¿Retorna el secuestro?

Entre enero y abril de este año se registraron 131 secuestros: la cifra más alta en los últimos quince años en Colombia. Aunque estas cifras parecen haber pasado desapercibidas en medio de otras urgencias del país, deben interpretarse como una alerta temprana sobre dinámicas de violencia que creíamos parcialmente superadas. Este delito no solo vulnera derechos humanos fundamentales, sino que socava directamente la legitimidad del Estado.

El secuestro con fines extorsivos no ha regresado simplemente como un crimen económico, ni parece ser un fenómeno aislado. Grupos armados como el ELN y las disidencias de las FARC han adoptado esta práctica nuevamente como herramienta estratégica de control territorial. Al hacerlo, ejercen poder, envían mensajes contundentes a las comunidades y al Estado, y reinstauran una lógica de miedo que paraliza la denuncia y favorece el dominio territorial. El secuestro, visto así, es una práctica que permite a estos actores imponer reglas de convivencia paralelas, demostrando crudamente la fragilidad institucional en ciertas zonas del país.

¿Por qué reaparece esta modalidad criminal justo ahora?
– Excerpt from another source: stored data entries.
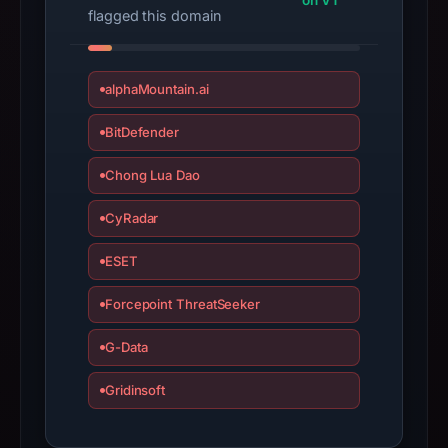
on VT
Infrastructure
flagged this domain
details
may
have
alphaMountain.ai
changed
since
BitDefender
collection.
Chong Lua Dao
This
CyRadar
report
summarizes
ESET
time-
bound
Forcepoint ThreatSeeker
observations,
not
G-Data
a
Gridinsoft
live
guarantee.
Avoid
Las causas son múltiples, pero convergen en la fragmentación y proliferación de grupos ilegales, la presencia débil y dispersa del Estado, y una ausencia casi total de políticas sostenidas en el tiempo para garantizar seguridad territorial efectiva. En regiones tradicionalmente olvidadas, el vacío de autoridad estatal ofrece condiciones ideales para que estos grupos impongan sus reglas donde la descoordinación entre las entidades públicas es evidente.

Las implicaciones del retorno del secuestro son profundas. Va más allá del impacto individual y familiar de cada caso. Este delito mina la confianza ciudadana en las instituciones, genera desplazamientos forzados y afecta profundamente las economías locales. Sobre todo, deteriora el tejido social y profundiza la percepción de vulnerabilidad en comunidades ya golpeadas por décadas de violencia. El secuestro, además de ser un drama humano, se convierte en un obstáculo para cualquier intento serio de construcción de paz.

Frente a esta situación, las respuestas del Estado no pueden seguir limitándose a operativos reactivos ni a la voluntad de los ilegales expresada en mesas de diálogo de paz desconectadas de la realidad territorial. Un paso ineludible será adaptar la estructura institucional existente a las nuevas dinámicas del secuestro, que hoy incluye modalidades más ágiles como el secuestro “exprés”, cuyo uso parece estar en aumento en varias zonas del suroeste del país. Esto exige no solo capacidad operativa, sino inteligencia criminal, coordinación interinstitucional y una lectura territorial precisa de la evolución del delito.

La reaparición del secuestro como herramienta de control armado expone una tensión estructural en la política de paz total: se apuesta por la negociación con grupos armados sin que exista, al mismo tiempo, una estrategia sólida de presencia estatal en los territorios que esos grupos disputan o controlan. Mientras no haya una política clara de recuperación territorial –no solo en clave militar, sino también institucional, social y económica–, seguirá creciendo la capacidad de estos grupos para influir sobre la vida cotidiana de las comunidades. En ese contexto, la paz corre el riesgo de convertirse en una promesa vacía para comunidades que siguen viviendo bajo amenaza. El uso del secuestro como forma de control territorial es, en sí mismo, otro llamado urgente a revisar los fundamentos de la política de seguridad nacional. Es momento de preguntarnos en qué está fallando el enfoque actual. Si el Estado continúa reaccionando de forma fragmentada y superficial, volveremos a caer en ciclos de violencia ya conocidos. Es necesario reconstruir la noción de la seguridad como una prioridad estratégica y una responsabilidad política impostergable.